Der eine perfektioniert sein Anbausystem mit Blick auf eine möglichst große Artenvielfalt im Rebberg und schaffte es auf diese Weise, bedrohten Tier- und Pflanzenarten ein Refugium zu bieten. Typisch für das Erscheinungsbild der Ökorebberge ist die große Artenvielfalt an Kräutern und Gräsern. Die für den Weinberg typischen Kräuter werden vom Ökowinzer nicht nur geduldet, sondern aktiv gefördert. Durch gezielte Einsaaten wird die Erweiterung der Artenvielfalt gefördert. Mit solchen Schritten sollen auch die Eigenschaften einer "Monokultur" Weinbau positiv beeinflusst werden.

Der andere feilt am Ausbau seiner Weine, lagert seine kostbaren Tropfen in den verschiedensten Hölzern um nachher diffizile Geschmacksvergleiche anstellen zu können.

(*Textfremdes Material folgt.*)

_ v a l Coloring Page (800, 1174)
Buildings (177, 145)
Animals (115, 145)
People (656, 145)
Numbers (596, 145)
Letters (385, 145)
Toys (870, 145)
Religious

Die Reben der Öko-Winzer erhalten ihre Nährstoffe ausschließlich über die Aktivierung des Bodens. Die Gesundheit der Rebstöcke und Trauben ist nicht das Ergebnis diverser Pflanzenschutzmittel, sondern ist der gezielten Förderung der Widerstandskräfte der Pflanzen zu verdanken.

Wein ist grundsätzlich schadstoffarm, denn durch die Hefegärung und das mehrmalige Filtern werden die meisten Schadstoffe zersetzt oder dem Wein noch vor dem Abfüllen entzogen. Geringe Rückstände sind allerdings feststellbar und das ist für manchen Allergiker schon zu viel. Für ihn können Ökoweine durchaus von Vorteil sein.

Was schliesslich vom Ökowinzer auf den Markt kommt, könne es durchaus mit Qualitätsweinen aus konventionellem Anbau aufnehmen, sagen Experten.

Ökowinzer sind Individualisten. Es ist ein Ziel von www.ernestopauli.ch diese aktiven (Klein-) Weinbauern hervorzuheben und sie zu unterstützen.